** Opening SOURCE INFORMATION block **

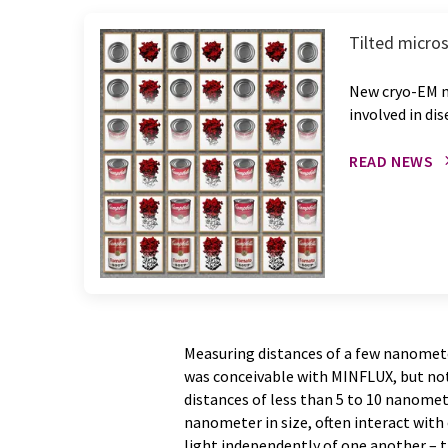
Tilted micros
New cryo-EM m
involved in di
READ NEWS
Measuring distances of a few nanomet
was conceivable with MINFLUX, but no
distances of less than 5 to 10 nanomet
nanometer in size, often interact with 
light independently of one another – t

** Closing SOURCE INFORMATION block **

The line containing "nanometer in size, often interact with" marks where to begin; the last line of the records marks where to stop. Copy both and all between, exactly.

nanometer in size, often interact with 
light independently of one another – t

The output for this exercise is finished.